How can I show progress for a long-running Ansible task? - ansible

I have a some Ansible tasks that perform unfortunately long operations - things like running an synchronization operation with an S3 folder. It's not always clear if they're progressing, or just stuck (or the ssh connection has died), so it would be nice to have some sort of progress output displayed. If the command's stdout/stderr was directly displayed, I'd see that, but Ansible captures the output.
Piping output back is a difficult problem for Ansible to solve in its current form. But are there any Ansible tricks I can use to provide some sort of indication that things are still moving?
Current ticket is https://github.com/ansible/ansible/issues/4870

I came across this problem today on OSX, where I was running a docker shell command which took a long time to build and there was no output whilst it built. It was very frustrating to not understand whether the command had hung or was just progressing slowly.
I decided to pipe the output (and error) of the shell command to a port, which could then be listened to via netcat in a separate terminal.
myplaybook.yml
- name: run some long-running task and pipe to a port
shell: myLongRunningApp > /dev/tcp/localhost/4000 2>&1
And in a separate terminal window:
$ nc -lk 4000
Output from my
long
running
app will appear here
Note that I pipe the error output to the same port; I could as easily pipe to a different port.
Also, I ended up setting a variable called nc_port which will allow for changing the port in case that port is in use.

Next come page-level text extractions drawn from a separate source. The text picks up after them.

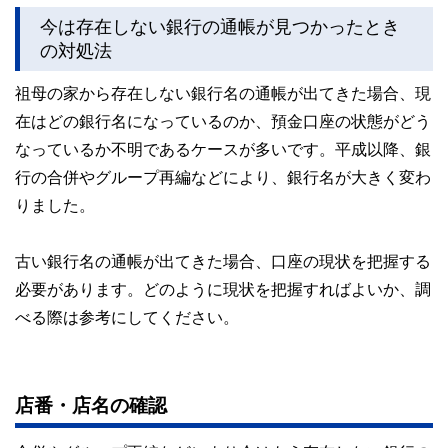
今は存在しない銀行の通帳が見つかったとき
このように編集経験豊富なメンバーと金融や経済に精通した
執筆者・監修者による執筆体制を築くことで、内容のわかり
の対処法
やすさはもちろんのこと、読み応えのあるコンテンツと確か
な情報発信を実現しています。
祖母の家から存在しない銀行名の通帳が出てきた場合、現
私たちは、快適でより良い生活のアイデアを提供するお金の
在はどの銀行名になっているのか、預金口座の状態がどう
コンシェルジュを目指します。
なっているか不明であるケースが多いです。平成以降、銀
行の合併やグループ再編などにより、銀行名が大きく変わ
りました。
古い銀行名の通帳が出てきた場合、口座の現状を把握する
必要があります。どのように現状を把握すればよいか、調
べる際は参考にしてください。
店番・店名の確認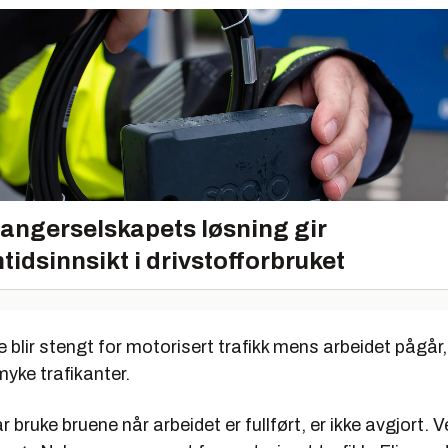
angerselskapets løsning gir
tidsinnsikt i drivstofforbruket
 blir stengt for motorisert trafikk mens arbeidet pågå
myke trafikanter.
bruke bruene når arbeidet er fullført, er ikke avgjort.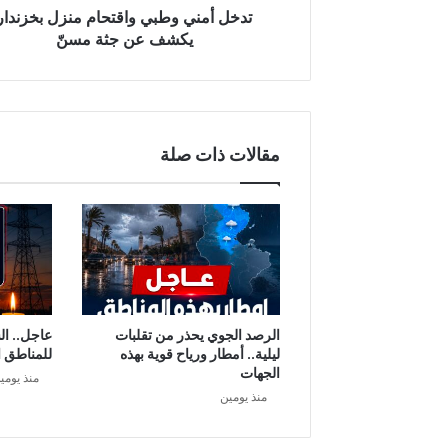
ط
تدخل أمني وطبي واقتحام منزل بخزندار
ب
يكشف عن جثة مسنّ
ي
و
ا
ق
ت
مقالات ذات صلة
ح
ا
م
م
ن
ز
ل
ب
خ
الرصد الجوي يحذر من تقلبات
عاجل.. ال
ز
ليلية.. أمطار ورياح قوية بهذه
للمناطق ا
ن
الجهات
منذ يومي
د
منذ يومين
ا
ر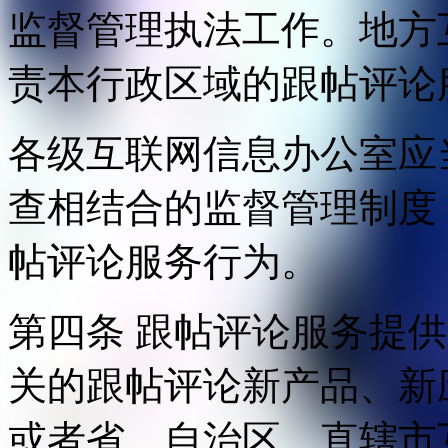
监督管理执法工作。地方
责本行政区域的跟帖评论
各级互联网信息办公室应
查相结合的监督管理制度
帖评论服务行为。
第四条 跟帖评论服务提
关的跟帖评论新产品、新
或者省、自治区、直辖市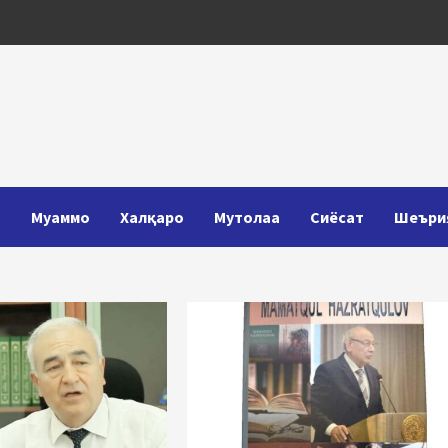
Т
Муаммо
Халқаро
Мутолаа
Сиёсат
Шеъри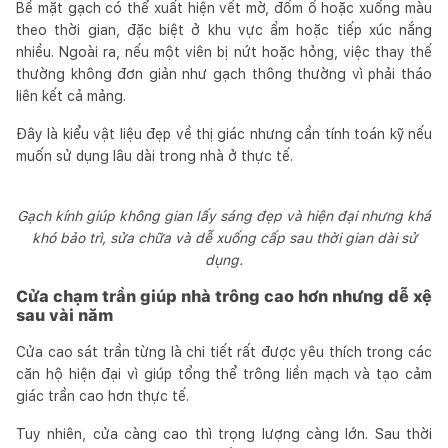
Bề mặt gạch có thể xuất hiện vết mờ, đốm ố hoặc xuống màu
theo thời gian, đặc biệt ở khu vực ẩm hoặc tiếp xúc nắng
nhiều. Ngoài ra, nếu một viên bị nứt hoặc hỏng, việc thay thế
thường không đơn giản như gạch thông thường vì phải tháo
liên kết cả mảng.
Đây là kiểu vật liệu đẹp về thị giác nhưng cần tính toán kỹ nếu
muốn sử dụng lâu dài trong nhà ở thực tế.
Gạch kính giúp không gian lấy sáng đẹp và hiện đại nhưng khá
khó bảo trì, sửa chữa và dễ xuống cấp sau thời gian dài sử
dụng.
Cửa chạm trần giúp nhà trông cao hơn nhưng dễ xệ
sau vài năm
Cửa cao sát trần từng là chi tiết rất được yêu thích trong các
căn hộ hiện đại vì giúp tổng thể trông liền mạch và tạo cảm
giác trần cao hơn thực tế.
Tuy nhiên, cửa càng cao thì trọng lượng càng lớn. Sau thời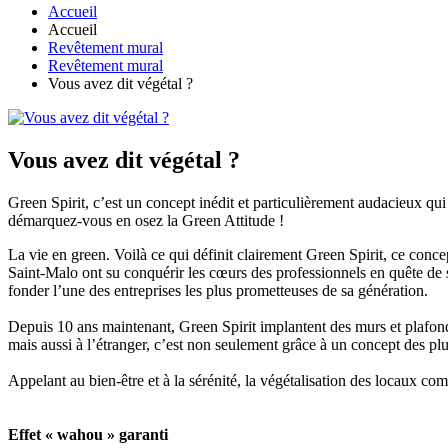
Accueil
Accueil
Revêtement mural
Revêtement mural
Vous avez dit végétal ?
Vous avez dit végétal ?
Green Spirit, c’est un concept inédit et particulièrement audacieux qu
démarquez-vous en osez la Green Attitude !
La vie en green. Voilà ce qui définit clairement Green Spirit, ce conce
Saint-Malo ont su conquérir les cœurs des professionnels en quête de so
fonder l’une des entreprises les plus prometteuses de sa génération.
Depuis 10 ans maintenant, Green Spirit implantent des murs et plafond
mais aussi à l’étranger, c’est non seulement grâce à un concept des plus
Appelant au bien-être et à la sérénité, la végétalisation des locaux co
Effet « wahou » garanti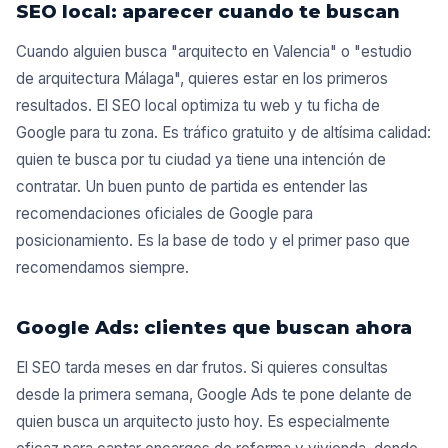
SEO local: aparecer cuando te buscan
Cuando alguien busca "arquitecto en Valencia" o "estudio
de arquitectura Málaga", quieres estar en los primeros
resultados. El SEO local optimiza tu web y tu ficha de
Google para tu zona. Es tráfico gratuito y de altísima calidad:
quien te busca por tu ciudad ya tiene una intención de
contratar. Un buen punto de partida es entender las
recomendaciones oficiales de Google para
posicionamiento
. Es la base de todo y el primer paso que
recomendamos siempre.
Google Ads: clientes que buscan ahora
El SEO tarda meses en dar frutos. Si quieres consultas
desde la primera semana, Google Ads te pone delante de
quien busca un arquitecto justo hoy. Es especialmente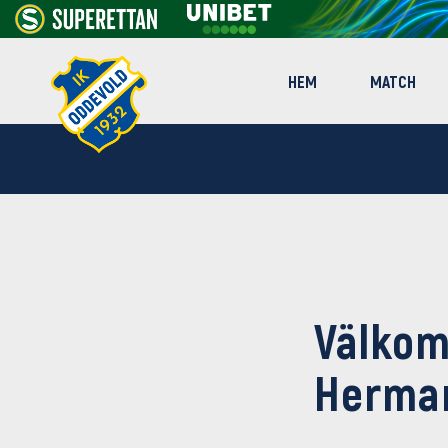
HEM
MATCH
Välkom
Herma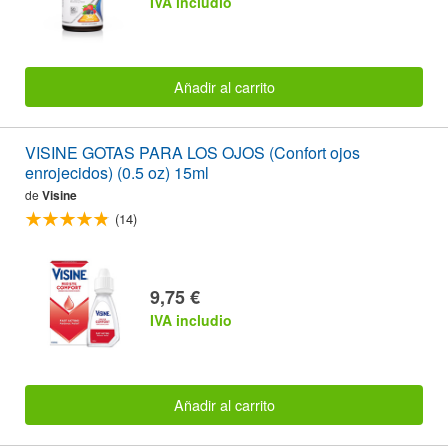
IVA includio
Añadir al carrito
VISINE GOTAS PARA LOS OJOS (Confort ojos
enrojecidos) (0.5 oz) 15ml
de
Visine
(14)
9,75 €
IVA includio
Añadir al carrito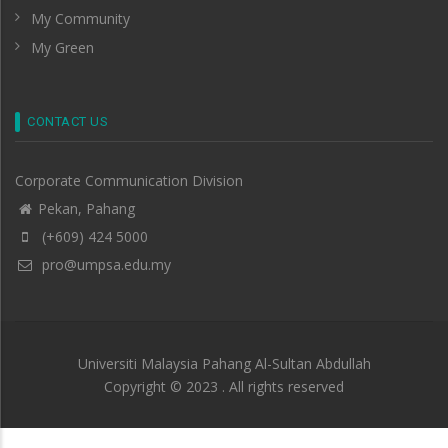
My Community
My Green
CONTACT US
Corporate Communication Division
Pekan, Pahang
(+609) 424 5000
pro@umpsa.edu.my
Universiti Malaysia Pahang Al-Sultan Abdullah
Copyright © 2023 . All rights reserved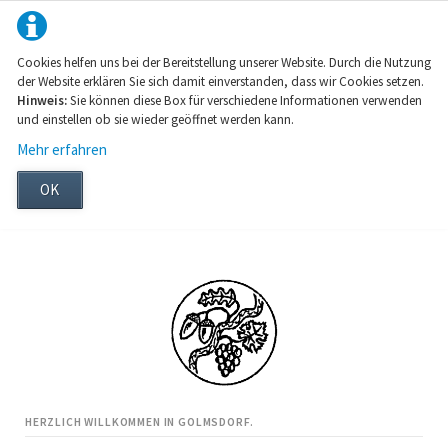
Cookies helfen uns bei der Bereitstellung unserer Website. Durch die Nutzung
der Website erklären Sie sich damit einverstanden, dass wir Cookies setzen.
Hinweis:
Sie können diese Box für verschiedene Informationen verwenden
und einstellen ob sie wieder geöffnet werden kann.
Mehr erfahren
OK
HERZLICH WILLKOMMEN IN GOLMSDORF.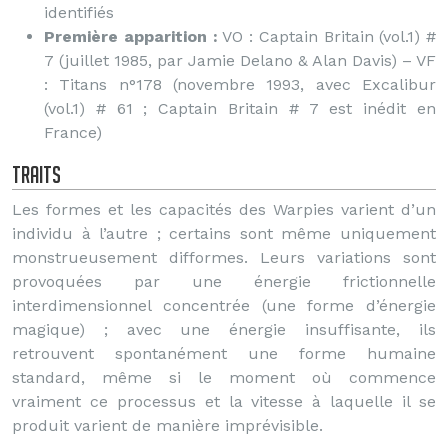
identifiés
Première apparition :
VO : Captain Britain (vol.1) #
7 (juillet 1985, par Jamie Delano & Alan Davis) – VF
: Titans n°178 (novembre 1993, avec Excalibur
(vol.1) # 61 ; Captain Britain # 7 est inédit en
France)
Traits
Les formes et les capacités des Warpies varient d’un
individu à l’autre ; certains sont même uniquement
monstrueusement difformes. Leurs variations sont
provoquées par une énergie frictionnelle
interdimensionnel concentrée (une forme d’énergie
magique) ; avec une énergie insuffisante, ils
retrouvent spontanément une forme humaine
standard, même si le moment où commence
vraiment ce processus et la vitesse à laquelle il se
produit varient de manière imprévisible.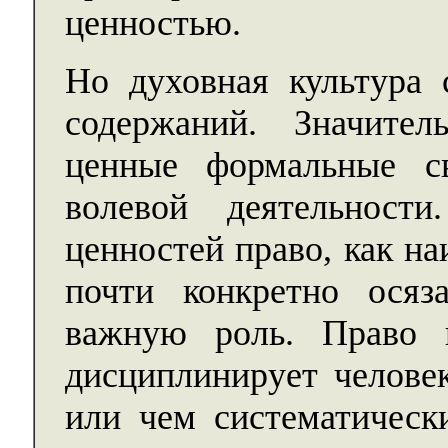
ценностью.
Но духовная культура 
содержаний. Значите
ценные формальные св
волевой деятельнос
ценностей право, как н
почти конкретно осяз
важную роль. Право 
дисциплинирует человек
или чем систематическ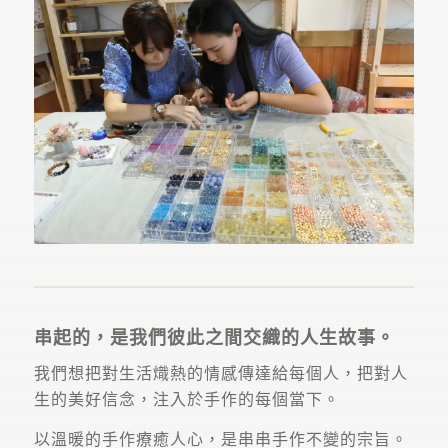
串起的，是我們彼此之間交織的人生故事。
我們想把對生活熾熱的情感傳達給每個人，把對人
生的美好信念，
注入於手作的每個當下。
以溫暖的手作療癒人心，是串串手作不變的宗旨。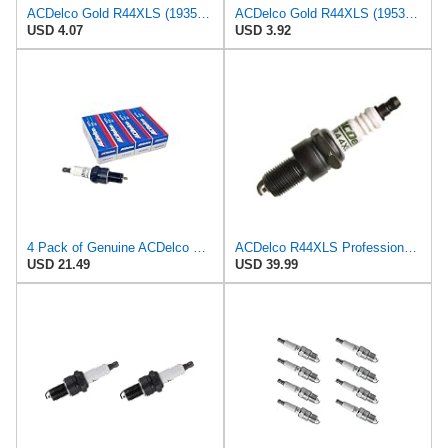
ACDelco Gold R44XLS (19354422) Conventional Spark Plug
ACDelco Gold R44XLS (19536444) Gas Engine Ignition Spark Plug
USD 4.07
USD 3.92
4 Pack of Genuine ACDelco R44XLS Spark Plugs - Conventional Spark Plugs - GM: 19354422
ACDelco R44XLS Professional Conventional Spark Plug (Pack of 8)
USD 21.49
USD 39.99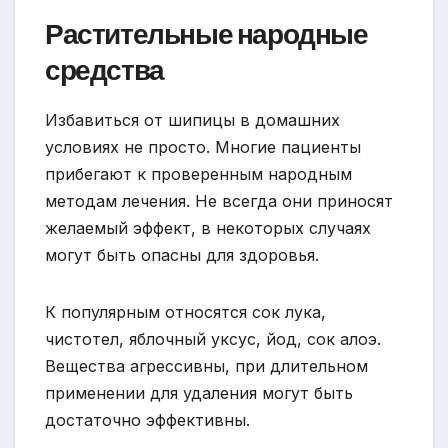
Растительные народные
средства
Избавиться от шипицы в домашних
условиях не просто. Многие пациенты
прибегают к проверенным народным
методам лечения. Не всегда они приносят
желаемый эффект, в некоторых случаях
могут быть опасны для здоровья.
К популярным относятся сок лука,
чистотел, яблочный уксус, йод, сок алоэ.
Вещества агрессивны, при длительном
применении для удаления могут быть
достаточно эффективны.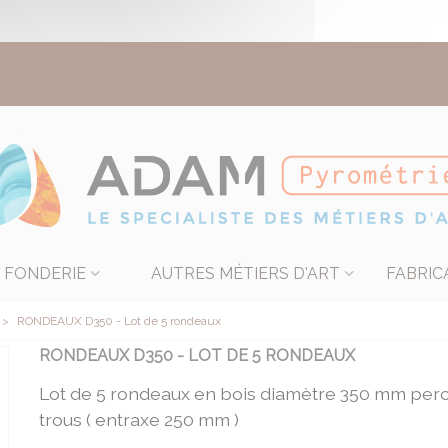
FONDERIE
AUTRES MÉTIERS D'ART
FABRIC
>
RONDEAUX D350 - Lot de 5 rondeaux
RONDEAUX D350 - LOT DE 5 RONDEAUX
Lot de 5 rondeaux en bois diamètre 350 mm perc
trous ( entraxe 250 mm )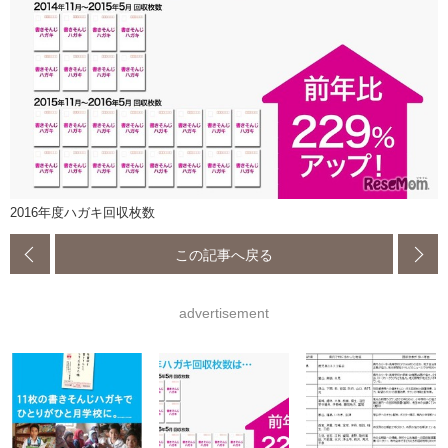
2016年度ハガキ回収枚数
この記事へ戻る
advertisement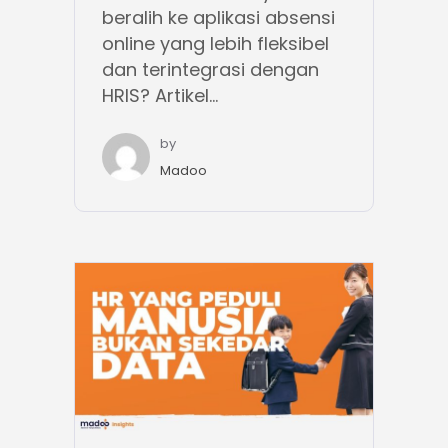
beralih ke aplikasi absensi
online yang lebih fleksibel
dan terintegrasi dengan
HRIS? Artikel...
by
Madoo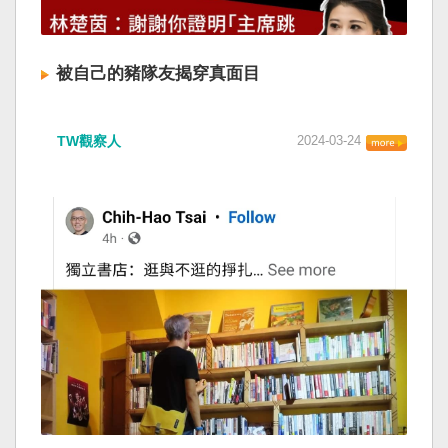
被自己的豬隊友揭穿真面目
TW觀察人
2024-03-24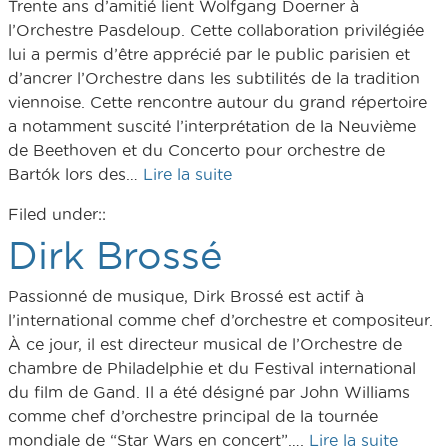
Trente ans d’amitié lient Wolfgang Doerner à
l’Orchestre Pasdeloup. Cette collaboration privilégiée
lui a permis d’être apprécié par le public parisien et
d’ancrer l’Orchestre dans les subtilités de la tradition
viennoise. Cette rencontre autour du grand répertoire
a notamment suscité l’interprétation de la Neuvième
de Beethoven et du Concerto pour orchestre de
Bartók lors des…
Lire la suite
Filed under::
Dirk Brossé
Passionné de musique, Dirk Brossé est actif à
l’international comme chef d’orchestre et compositeur.
À ce jour, il est directeur musical de l’Orchestre de
chambre de Philadelphie et du Festival international
du film de Gand. Il a été désigné par John Williams
comme chef d’orchestre principal de la tournée
mondiale de “Star Wars en concert”….
Lire la suite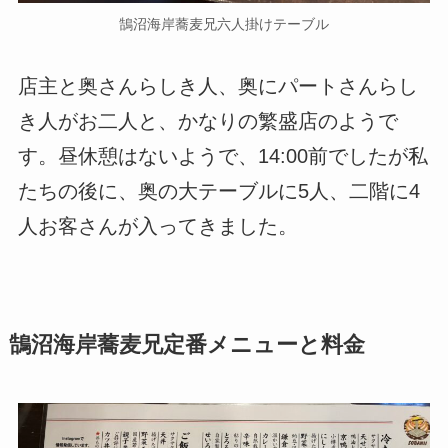
鵠沼海岸蕎麦兄六人掛けテーブル
店主と奥さんらしき人、奥にパートさんらし
き人がお二人と、かなりの繁盛店のようで
す。昼休憩はないようで、14:00前でしたが私
たちの後に、奥の大テーブルに5人、二階に4
人お客さんが入ってきました。
鵠沼海岸蕎麦兄定番メニューと料金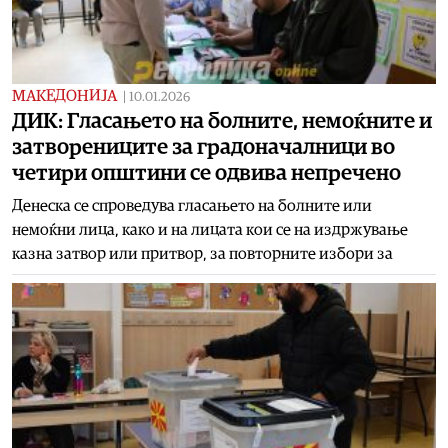
МАКЕДОНИЈА
|
10.01.2026
ДИК: Гласањето на болните, немоќните и
затворениците за градоначалници во
четири општини се одвива непречено
Денеска се спроведува гласањето на болните или
немоќни лица, како и на лицата кои се на издржување
казна затвор или притвор, за повторните избори за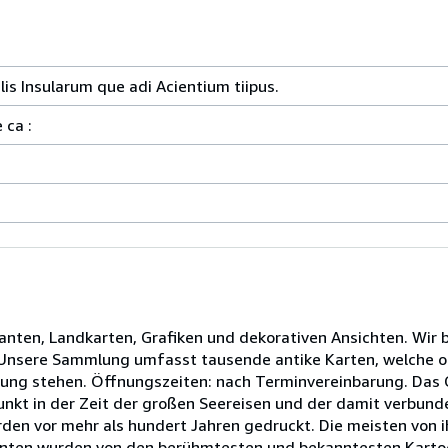
lis Insularum que adi Acientium tiipus.
 ca :
tlanten, Landkarten, Grafiken und dekorativen Ansichten. Wir
. Unsere Sammlung umfasst tausende antike Karten, welche o
gung stehen. Öffnungszeiten: nach Terminvereinbarung. Das G
unkt in der Zeit der großen Seereisen und der damit verbun
den vor mehr als hundert Jahren gedruckt. Die meisten von 
lanten wurden von den berühmtesten und bekanntesten Kartog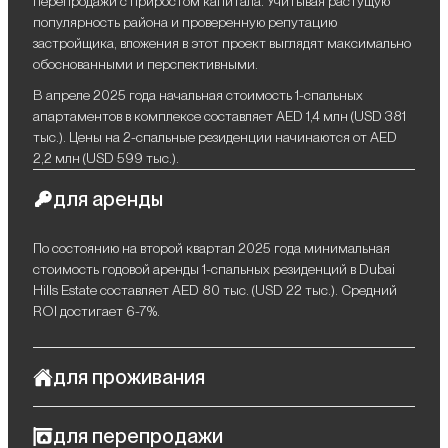
перепродажи с приростом капитала. Учитывая растущую
популярность района и проверенную репутацию
застройщика, вложения в этот проект выглядят максимально
обоснованными и перспективными.
В апреле 2025 года начальная стоимость 1-спальных
апартаментов в комплексе составляет AED 1,4 млн (USD 381
тыс.). Цены на 2-спальные резиденции начинаются от AED
2,2 млн (USD 599 тыс.).
для аренды
По состоянию на второй квартал 2025 года минимальная
стоимость годовой аренды 1-спальных резиденций в Dubai
Hills Estate составляет AED 80 тыс. (USD 22 тыс.). Средний
ROI достигает 6-7%.
для проживания
Park Horizon в Dubai Hills Estate — не просто жилой
для перепродажи
комплекс, а тщательно спроектированное пространство, где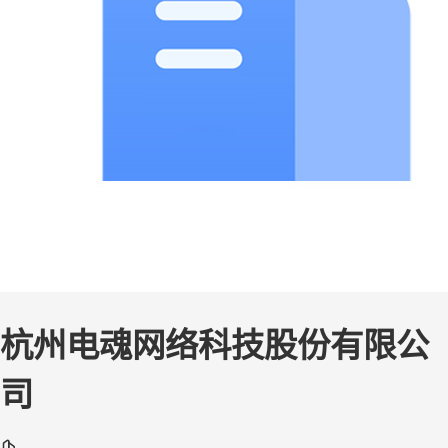
杭州电魂网络科技股份有限公
司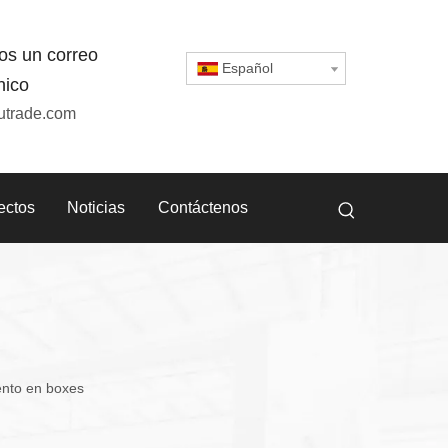
os un correo
Español
nico
utrade.com
ectos
Noticias
Contáctenos
ento en boxes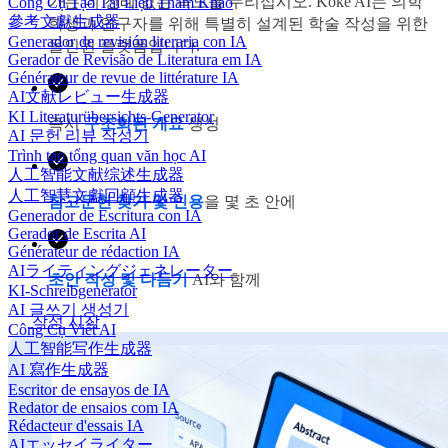
가는 데 전례 없는 속도를 누리십시오. Koke AI는 의학
Công Cụ Tạo Tài Liệu Tham Khảo
參考文獻生成器
학생과 연구자를 위해 특별히 설계된 학술 작성을 위한
Generador de revisión literaria con IA
올인원 플랫폼입니다.
Gerador de Revisão de Literatura em IA
Générateur de revue de littérature IA
AI文献レビュー生成器
KI Literaturübersichts-Generator
즉시
구조화된 개요
생성
AI 문헌 리뷰 작성기
Trình tạo tổng quan văn học AI
人工智能文献综述生成器
人工智慧文獻回顧生成器
참고문헌 찾기 및 인용
을 몇 초 안에
Generador de Escritura con IA
Gerador de Escrita AI
Générateur de rédaction IA
AIライティングジェネレーター
초안 작성 및 다듬기
AI와 함께
KI-Schreibgenerator
AI 글쓰기 생성기
작성 시작
Công Cụ Viết AI
人工智能写作生成器
AI 寫作生成器
Escritor de ensayos de IA
Redator de ensaios com IA
Rédacteur d'essais IA
AIエッセイライター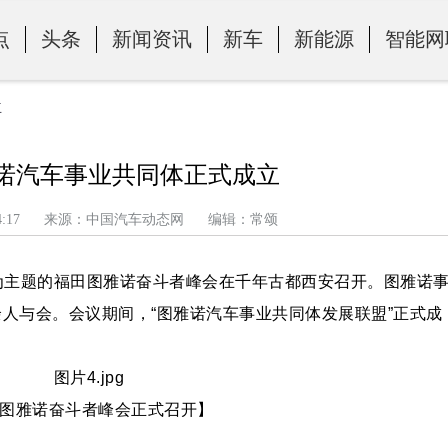
点
头条
新闻资讯
新车
新能源
智能网
立
雅诺汽车事业共同体正式成立
午 8:44:17 来源：中国汽车动态网 编辑：常颂
”为主题的福田图雅诺奋斗者峰会在千年古都西安召开。图雅诺
余人与会。会议期间，“图雅诺汽车事业共同体发展联盟”正式成
。
雅诺奋斗者峰会正式召开】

The ansible task then looks like:
shell: myLongRunningApp > /dev/tcp/localhost/{{nc_port}} 2>&1
Note that the command myLongRunningApp is being executed on localhost (i.e. that's the host set in the inventory) which is why I listen to localhost with nc.

Ansible has since implemented the following:
---
# Requires ansible 1.8+
- name: 'YUM - async task'
yum:
name: docker-io
state: installed
async: 1000
poll: 0
register: yum_sleeper
- name: 'YUM - check on async task'
async_status:
jid: "{{ yum_sleeper.ansible_job_id }}"
register: job_result
until: job_result.finished
retries: 30
For further information, see the official documentation on the topic (make sure you're selecting your version of Ansible).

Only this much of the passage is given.